So far, peakers generating just over 1,000 megawatts have either shut down or reduced their operation, and another almost 600 megawatts of New York City peakers are scheduled to do so in less than two years. This has been a deliberate policy choice by the state. Two plants in the New York City area had their plans for upgrades rejected in 2021; state regulations on nitrous oxide emissions have effectively made several of these types of plants uneconomic to run.
“With the additional peakers unavailable, the bulk power transmission system will not be able to securely and reliably serve the forecasted demand in New York City,” according to New York ISO.
While this may seem like an issue of generation (i.e. producing the power) as opposed to transmission (moving it around), New York ISO projects that this shortfall “is expected to improve” in 2026, when the long awaited and under construction Champlain Hudson Power Express (CHPE), a transmission line that would bring hydropower from Quebec to downstate New York, is scheduled to come into operation.
New York City is caught between its energy past and energy future, and like many areas that are aggressively promoting renewables and retiring existing fossil fuel generation, there is a worry that reliability may suffer in the interim.
The plan is to build out a combination of renewable energy and storage to meet downstate’s needs. This includes massive installations of wind power which will hopefully both directly provide electricity as well as charge batteries which can be used to dispatch power when generation is otherwise falling short. The shortfall between New York's decarbonization goals and its ability to produce carbon-free electricity was exacerbated by the shutdown of Indian Point nuclear power plant in the Hudson River between 2019 and 2021, which corresponded to an immediate uptick in fossil fuel emissions.

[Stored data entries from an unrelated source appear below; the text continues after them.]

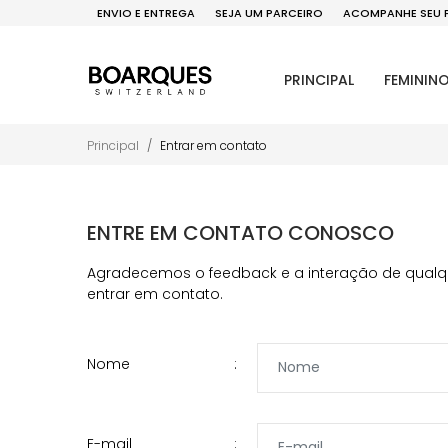
ENVIO E ENTREGA
SEJA UM PARCEIRO
ACOMPANHE SEU 
PRINCIPAL
FEMININ
Principal
Entrar em contato
ENTRE EM CONTATO CONOSCO
Agradecemos o feedback e a interação de qualque
entrar em contato.
Nome
E-mail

Regulators and grid operators across the country have echoed New York ISO regularly, voicing concern about reliability as the renewable buildout runs into barriers of inadequate transmission and delays, while fossil fuel plant shutdowns happen quickly.
But this doesn’t mean that every state or region trying to decarbonize its electricity grid is doomed to blackouts. California is facing a massive heat wave and, at least so far, its grid operator is not expecting any major issues, partially thanks to plentiful hydropower and its massive buildout of energy storage. (It also will likely keep some gas-fired power plants in operation past their original decommissioning date).
And in New England, the grid operator concluded that an expensive terminal for importing liquefied natural gas could probably close in 2025 without imperiling the electricity system (although this depended on there being ample supply of oil for power plants to run in the winter when natural gas is used for heat). Overall, New England, which has been fretting about its energy reliability for years, has turned more optimistic, thanks in part to a substantial buildout of rooftop solar, which reduces demand on the gird.
But the report does raise the question of just how fast the grid can get away from gas in any region in the midst of the energy transition. For example, there are still plans for a new peaker plant in Peabody, Massachusetts, despite a state law with the goal of cutting carbon emissions in half by 2030 and reaching net zero in 2050.
The 2019 rules which are responsible for the peaker shutdowns envision up to four years of extensions “if the generator is designated by the NYISO or by the local transmission owner as needed to resolve a reliability need until a permanent solution is in place.” Whether transmission, wind power, and storage can be built by then is the challenge New York faces.